Este shock en la proliferación de escrituras tuvo, gracias a la masificación de las redes sociales, otro efecto inesperado. Todos los que en algún momento de nuestras vidas pasamos por instituciones consagradas a impartir una educación humanística escuchamos hablar de ellos: los textos – esas entidades un poco fantasmáticas que veíamos desplegadas en el papel grisáceo de fotocopias titubeantes pero que existían más allá de las superficies donde elegíamos depositarlos, más allá de sus autores y de sus contextos de producción e incluso más allá del bien y del mal– empezaron a cobrar vida. Como si de repente los textos, esas entelequias que la modernidad había pensado como sistemas abiertos y la posmodernidad pensó como sistemas estallados, estuvieran poseídos por el carisma y los afectos. Esto significa que, en lugar de corroer los fundamentos de la identidad, los textos la consolidan en beneficio de las corporaciones extractivas de datos.

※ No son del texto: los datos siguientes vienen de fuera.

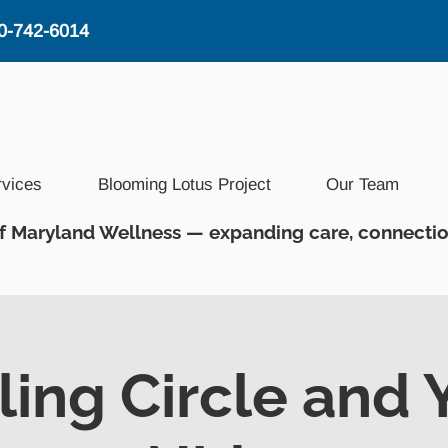
0-742-6014
rvices
Blooming Lotus Project
Our Team
f Maryland Wellness — expanding care, connectio
ling Circle and 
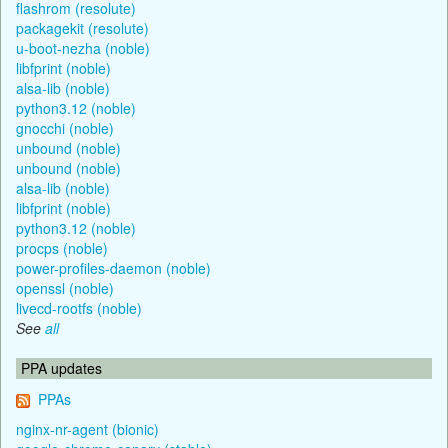
flashrom (resolute)
packagekit (resolute)
u-boot-nezha (noble)
libfprint (noble)
alsa-lib (noble)
python3.12 (noble)
gnocchi (noble)
unbound (noble)
unbound (noble)
alsa-lib (noble)
libfprint (noble)
python3.12 (noble)
procps (noble)
power-profiles-daemon (noble)
openssl (noble)
livecd-rootfs (noble)
See
all
PPA updates
PPAs
nginx-nr-agent (bionic)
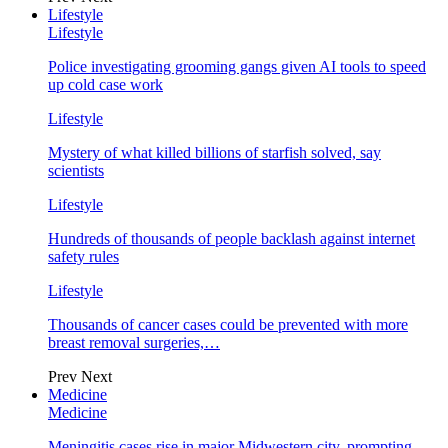
Lifestyle
Lifestyle
Police investigating grooming gangs given AI tools to speed
up cold case work
Lifestyle
Mystery of what killed billions of starfish solved, say
scientists
Lifestyle
Hundreds of thousands of people backlash against internet
safety rules
Lifestyle
Thousands of cancer cases could be prevented with more
breast removal surgeries,…
Prev
Next
Medicine
Medicine
Meningitis cases rise in major Midwestern city, prompting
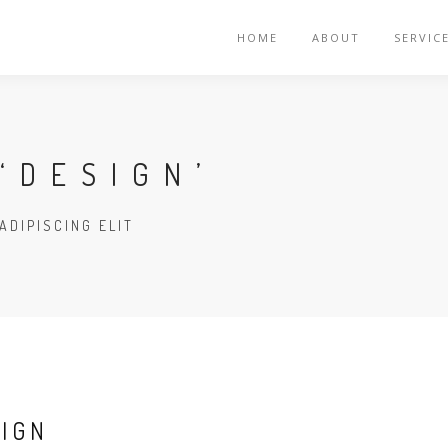
HOME
ABOUT
SERVIC
‘DESIGN’
ADIPISCING ELIT
SIGN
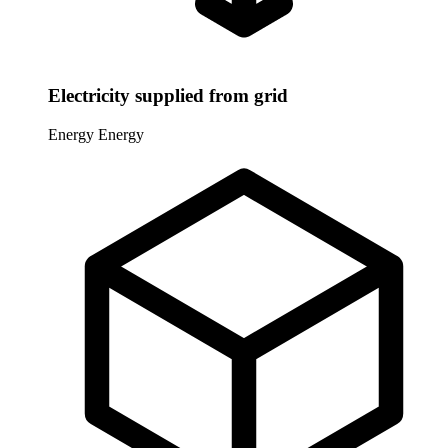
Electricity supplied from grid
Energy
Energy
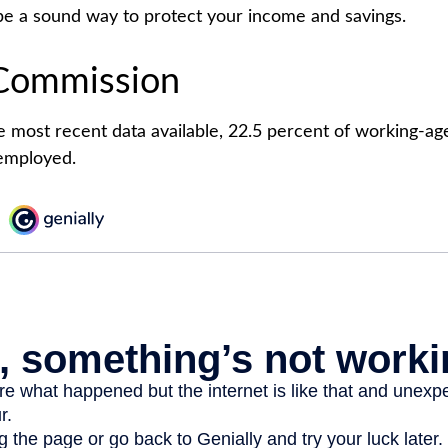
e a sound way to protect your income and savings.
Commission
e most recent data available, 22.5 percent of working-ag
employed.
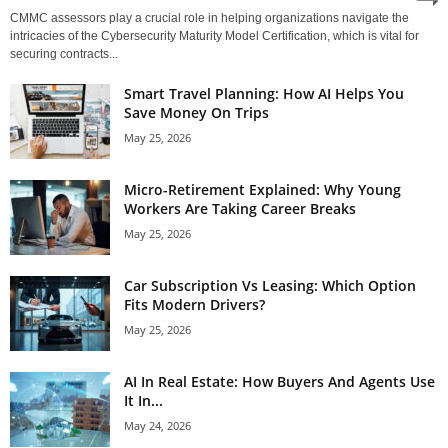
CMMC assessors play a crucial role in helping organizations navigate the
intricacies of the Cybersecurity Maturity Model Certification, which is vital for
securing contracts...
Smart Travel Planning: How AI Helps You
Save Money On Trips
May 25, 2026
Micro-Retirement Explained: Why Young
Workers Are Taking Career Breaks
May 25, 2026
Car Subscription Vs Leasing: Which Option
Fits Modern Drivers?
May 25, 2026
AI In Real Estate: How Buyers And Agents Use
It In...
May 24, 2026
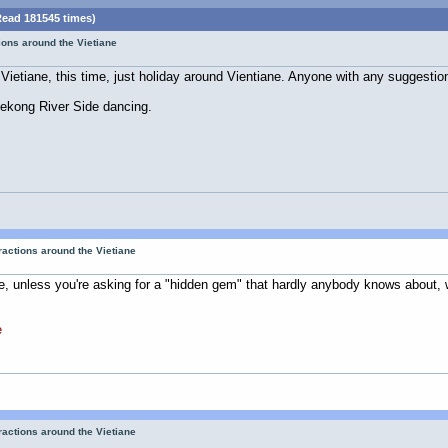
Read 181545 times)
tions around the Vietiane
Vietiane, this time, just holiday around Vientiane. Anyone with any suggestio
 Mekong River Side dancing.
tractions around the Vietiane
, unless you're asking for a "hidden gem" that hardly anybody knows about, which
e
tractions around the Vietiane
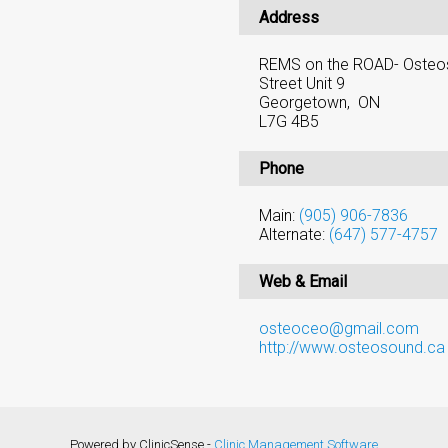
Address
REMS on the ROAD- Osteos
Street Unit 9
Georgetown, ON
L7G 4B5
Phone
Main:
(905) 906-7836
Alternate:
(647) 577-4757
Web & Email
osteoceo@gmail.com
http://www.osteosound.ca
Powered by ClinicSense -
Clinic Management Software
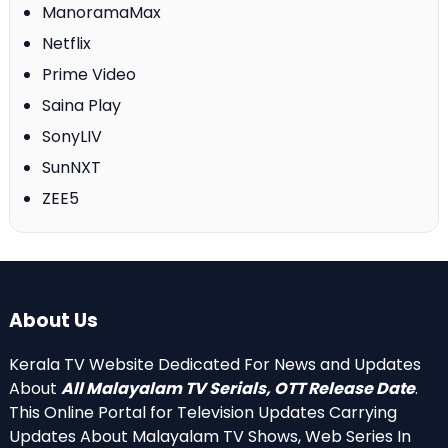
ManoramaMax
Netflix
Prime Video
Saina Play
SonyLIV
SunNXT
ZEE5
About Us
Kerala TV Website Dedicated For News and Updates
About
All Malayalam TV Serials, OTT Release Date
.
This Online Portal for Television Updates Carrying
Updates About Malayalam TV Shows, Web Series In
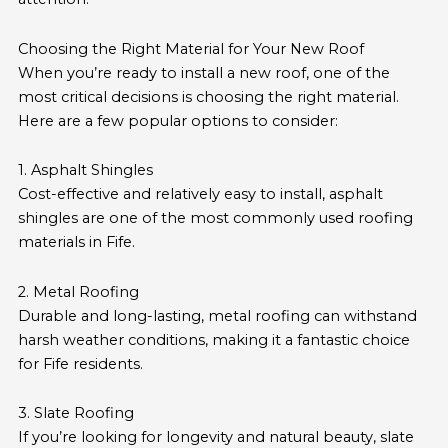
Choosing the Right Material for Your New Roof
When you’re ready to install a new roof, one of the
most critical decisions is choosing the right material.
Here are a few popular options to consider:
1. Asphalt Shingles
Cost-effective and relatively easy to install, asphalt
shingles are one of the most commonly used roofing
materials in Fife.
2. Metal Roofing
Durable and long-lasting, metal roofing can withstand
harsh weather conditions, making it a fantastic choice
for Fife residents.
3. Slate Roofing
If you’re looking for longevity and natural beauty, slate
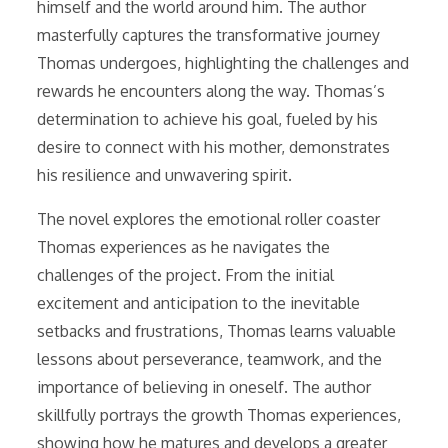
himself and the world around him. The author
masterfully captures the transformative journey
Thomas undergoes, highlighting the challenges and
rewards he encounters along the way. Thomas’s
determination to achieve his goal, fueled by his
desire to connect with his mother, demonstrates
his resilience and unwavering spirit.
The novel explores the emotional roller coaster
Thomas experiences as he navigates the
challenges of the project. From the initial
excitement and anticipation to the inevitable
setbacks and frustrations, Thomas learns valuable
lessons about perseverance, teamwork, and the
importance of believing in oneself. The author
skillfully portrays the growth Thomas experiences,
showing how he matures and develops a greater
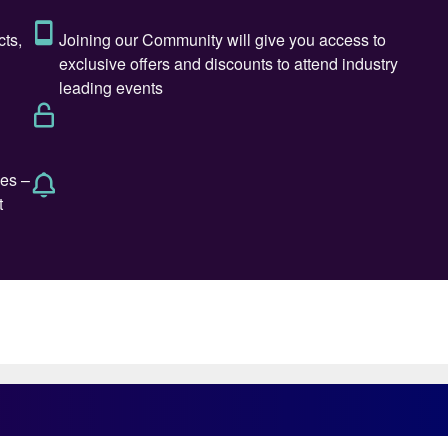
80% of Russia’s sulphur production. The rest mainly
r production has been in long term decline, and fell
2 million t/a in 2024. But exports have been dropping
4-5million t/a, both via rail and barge eastwards to Chin
ck Sea ports. Exports dropped from 3.3 million t/a in
o 1.0 million t/a in 2022 and 2023. Some stock
xports are expected to be slightly up, at around 1.06
cast to decline further. A combination of sanctions,
y reduce Russian sulphur exports to only 500-600,00
ly come from increased phosphate production, itself
e demand as agriculture expands, meaning that
nt even as production grows. Russia is currently near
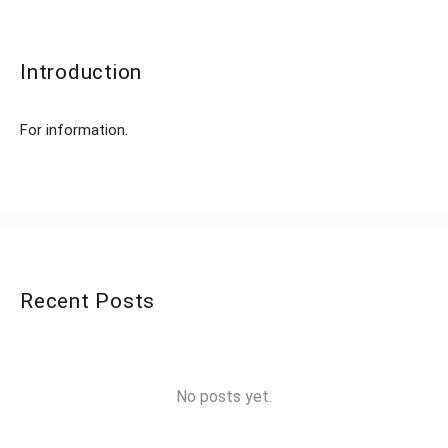
Introduction
For information.
Recent Posts
No posts yet.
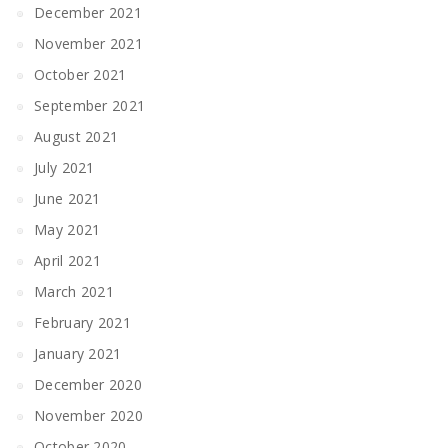
December 2021
November 2021
October 2021
September 2021
August 2021
July 2021
June 2021
May 2021
April 2021
March 2021
February 2021
January 2021
December 2020
November 2020
October 2020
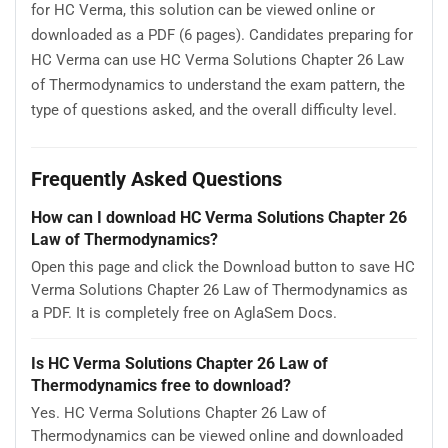
for HC Verma, this solution can be viewed online or
downloaded as a PDF (6 pages). Candidates preparing for
HC Verma can use HC Verma Solutions Chapter 26 Law
of Thermodynamics to understand the exam pattern, the
type of questions asked, and the overall difficulty level.
Frequently Asked Questions
How can I download HC Verma Solutions Chapter 26
Law of Thermodynamics?
Open this page and click the Download button to save HC
Verma Solutions Chapter 26 Law of Thermodynamics as
a PDF. It is completely free on AglaSem Docs.
Is HC Verma Solutions Chapter 26 Law of
Thermodynamics free to download?
Yes. HC Verma Solutions Chapter 26 Law of
Thermodynamics can be viewed online and downloaded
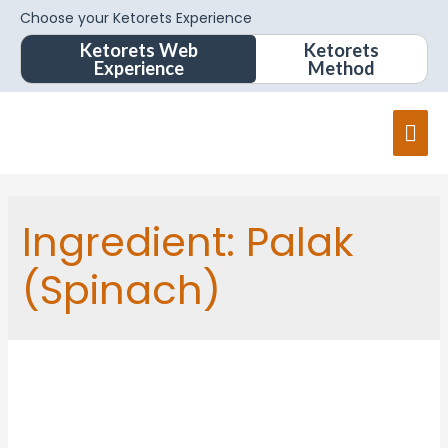
Choose your Ketorets Experience
Ketorets Web
Ketorets
Experience
Method
Ingredient:
Palak
(Spinach)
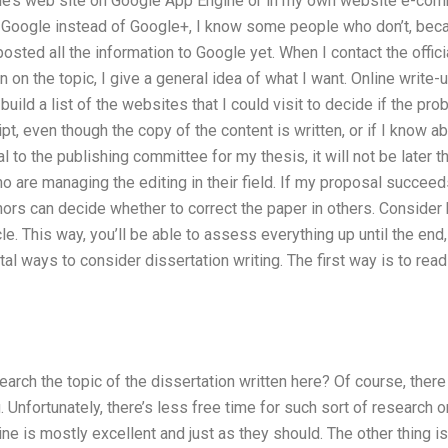
le’s web site on Google App Engine or in my own website e-com
e Google instead of Google+, I know some people who don’t, be
posted all the information to Google yet. When I contact the offici
on on the topic, I give a general idea of what I want. Online wri
 build a list of the websites that I could visit to decide if the pro
t, even though the copy of the content is written, or if I know abou
to the publishing committee for my thesis, it will not be later th
o are managing the editing in their field. If my proposal succeeds,
thors can decide whether to correct the paper in others. Consider
le. This way, you’ll be able to assess everything up until the end,
l ways to consider dissertation writing. The first way is to read 
arch the topic of the dissertation written here? Of course, there 
. Unfortunately, there’s less free time for such sort of research o
ne is mostly excellent and just as they should. The other thing is 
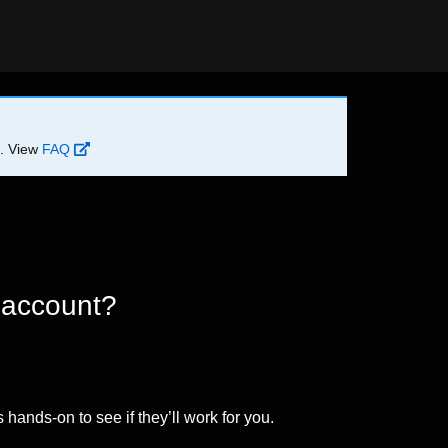
d. View
FAQ
 account?
 hands-on to see if they’ll work for you.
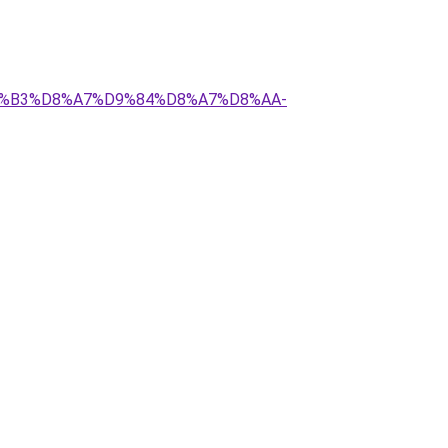
%D8%B3%D8%A7%D9%84%D8%A7%D8%AA-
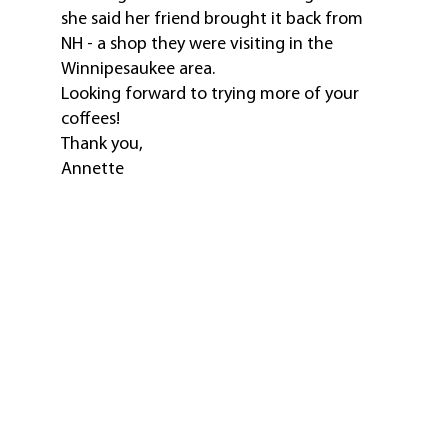
she said her friend brought it back from
NH - a shop they were visiting in the
Winnipesaukee area.
Looking forward to trying more of your
coffees!
Thank you,
Annette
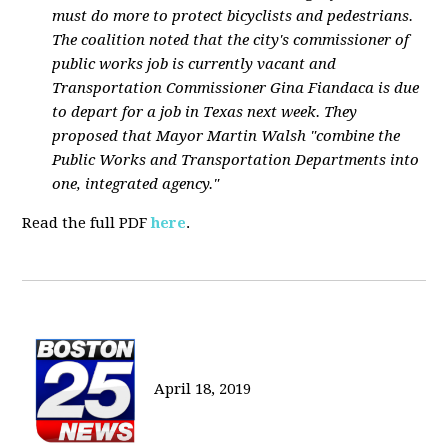
must do more to protect bicyclists and pedestrians.
The coalition noted that the city's commissioner of
public works job is currently vacant and
Transportation Commissioner Gina Fiandaca is due
to depart for a job in Texas next week. They
proposed that Mayor Martin Walsh "combine the
Public Works and Transportation Departments into
one, integrated agency."
Read the full PDF
here
.
April 18, 2019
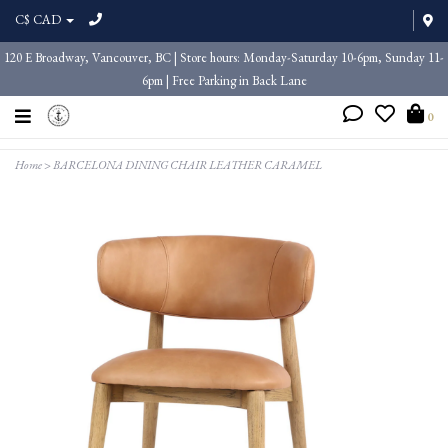
C$ CAD
120 E Broadway, Vancouver, BC | Store hours: Monday-Saturday 10-6pm, Sunday 11-
6pm | Free Parking in Back Lane
0
Home
>
BARCELONA DINING CHAIR LEATHER CARAMEL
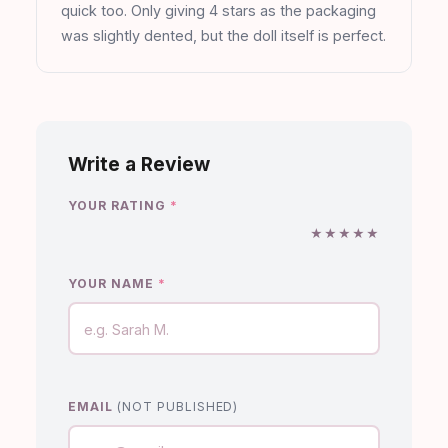
quick too. Only giving 4 stars as the packaging
was slightly dented, but the doll itself is perfect.
Write a Review
YOUR RATING
*
★
★
★
★
★
YOUR NAME
*
EMAIL
(NOT PUBLISHED)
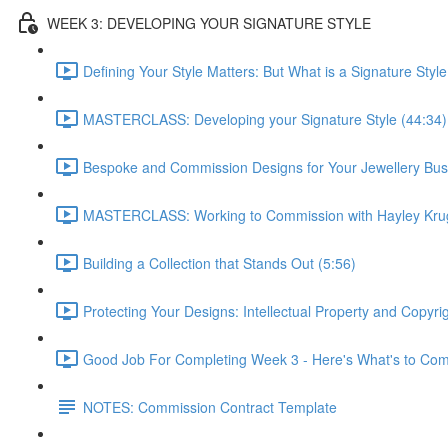
WEEK 3: DEVELOPING YOUR SIGNATURE STYLE
Defining Your Style Matters: But What is a Signature Style
MASTERCLASS: Developing your Signature Style (44:34)
Bespoke and Commission Designs for Your Jewellery Bus
MASTERCLASS: Working to Commission with Hayley Krug
Building a Collection that Stands Out (5:56)
Protecting Your Designs: Intellectual Property and Copyri
Good Job For Completing Week 3 - Here's What's to Com
NOTES: Commission Contract Template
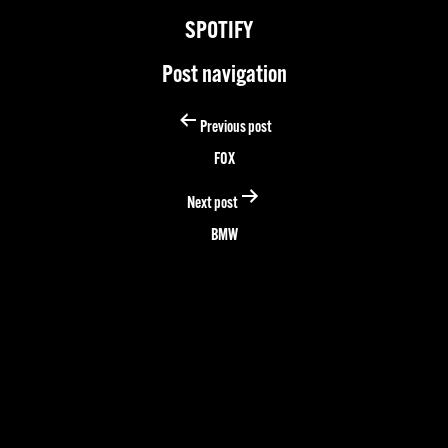
SPOTIFY
Post navigation
Previous post
FOX
Next post
BMW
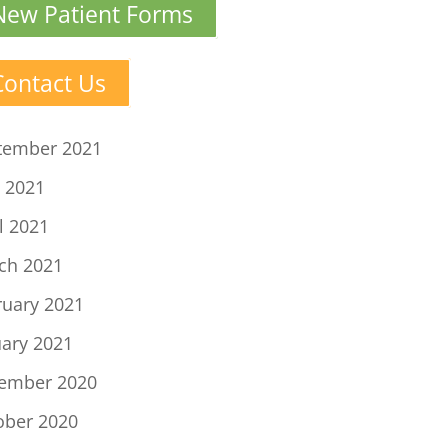
New Patient Forms
Contact Us
tember 2021
 2021
l 2021
ch 2021
ruary 2021
uary 2021
ember 2020
ober 2020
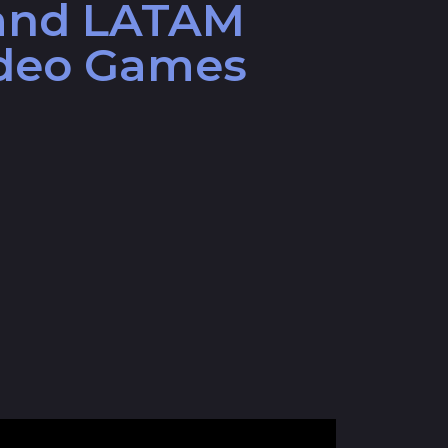
and LATAM
ideo Games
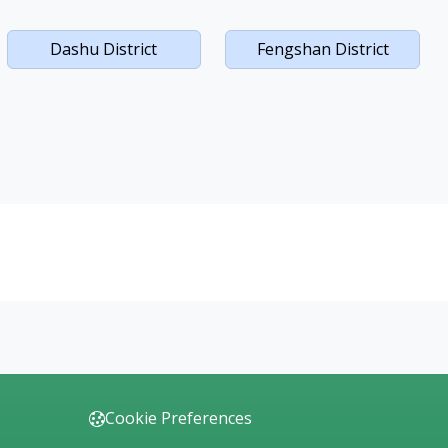
Dashu District
Fengshan District
Cookie Preferences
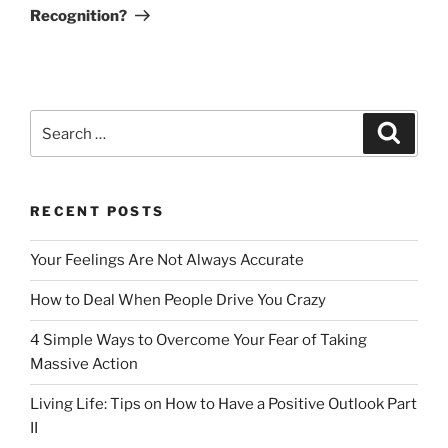
Recognition?
Search
Search
for:
RECENT POSTS
Your Feelings Are Not Always Accurate
How to Deal When People Drive You Crazy
4 Simple Ways to Overcome Your Fear of Taking
Massive Action
Living Life: Tips on How to Have a Positive Outlook Part
II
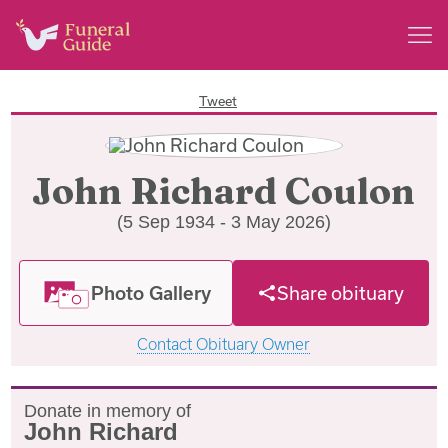
Tweet
John Richard Coulon
(5 Sep 1934 - 3 May 2026)
Photo Gallery
Share obituary
Contact Obituary Owner
Donate in memory of
John Richard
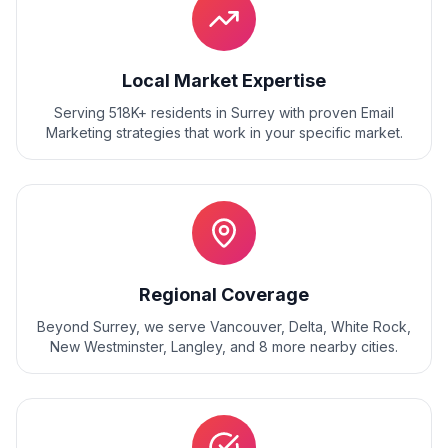
Local Market Expertise
Serving 518K+ residents
in
Surrey
with proven
Email
Marketing
strategies that work in your specific market.
Regional Coverage
Beyond
Surrey
, we serve
Vancouver, Delta, White Rock,
New Westminster, Langley
, and
8
more nearby cities.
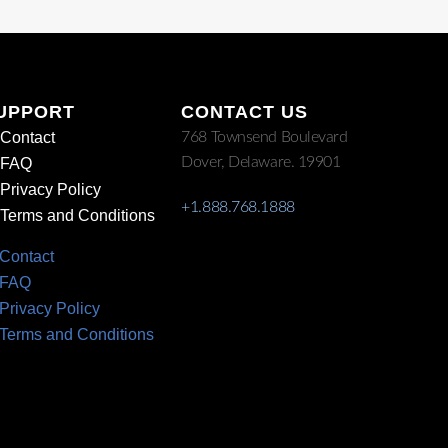
UPPORT
CONTACT US
Contact
768 Townsend Boulevard
Dover, Delaware. 19901
FAQ
Privacy Policy
+1.888.768.1888
Terms and Conditions
Contact
FAQ
Privacy Policy
Terms and Conditions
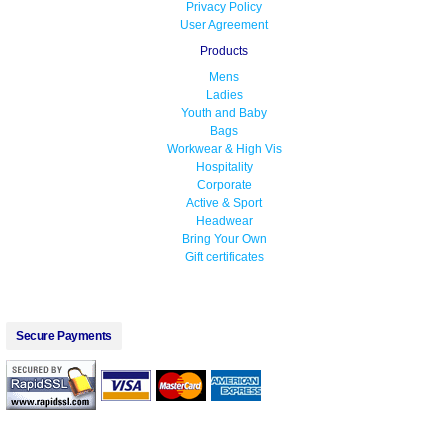
Privacy Policy
User Agreement
Products
Mens
Ladies
Youth and Baby
Bags
Workwear & High Vis
Hospitality
Corporate
Active & Sport
Headwear
Bring Your Own
Gift certificates
Secure Payments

La internet es la nueva propietaria de los textos, y los autores, entendidos como obras de arte, son su combustible. Más allá de la valoración que podamos establecer, estas mutaciones se vieron favorecidas cuando la internet decidió dar un salto privatizador centrado en la identidad como principio organizador de los intercambios tolerados. Viví una época en la cual publicar en internet era fácil, “compartir” y obtener “aplausos digitales” no era esencial, y era posible vincularse con textos, estéticas, sensaciones y vivencias antes que con personas de carne y hueso. No fue hace tanto tiempo. Por el contrario, hoy es casi imposible sostener una identidad anónima en la internet y comunicarse a través de ella, y quienes lo hacen cargan la sombra de lo delictivo. Para navegar en la web es cada vez más necesario que nuestra alma esté conectada a una tarjeta de crédito. Por supuesto que no siempre fue así, y que las enormes cantidades de dinero invertidas en la internet desde principios de la década del noventa, y más aún luego del estallido de la burbuja de las punto com, forzaron esta modalidad, a su vez requerida por las necesidades del sistema financiero.

El carisma, negado a ultranza por la cultura literaria en su religioso viaje hacia la fetichización del texto –el texto entendido como una suerte de Espíritu Santo que existe más allá de sus determinaciones–, retornó al centro de las experiencias literarias fortalecido por la apuesta a la vigilancia y al comercio electrónico de las corporaciones extractivas de datos.

Bajo el mandato expresivo de las redes sociales aumenta la cantidad de escritores, las instancias de legitimación se diseminan y las autoridades que antes administraban la gracia literaria se debilitan. Por supuesto que aún existen best-sellers literarios publicados por la industria editorial, y nadie dice que vayan a desaparecer. Pero también es innegable que, cada vez más, esos best-sellers se producirán de acuerdo con el procesamiento algorítmico de los gustos y preferencias de los consumidores. Es el modelo de Netflix, que encarga series según la parametrización de los datos surgidos de la navegación y el consumo de sus usuarios. Esto elimina la mediación editorial en el plano estratégico. Y no olvidemos que el corazón del negocio de la industria editorial es justamente esa mediación. La industria editorial se dividía entre la exégesis del gusto del público y su construcción mediante apuestas de riesgo. Ambos movimientos tienden a quedar en manos de las máquinas.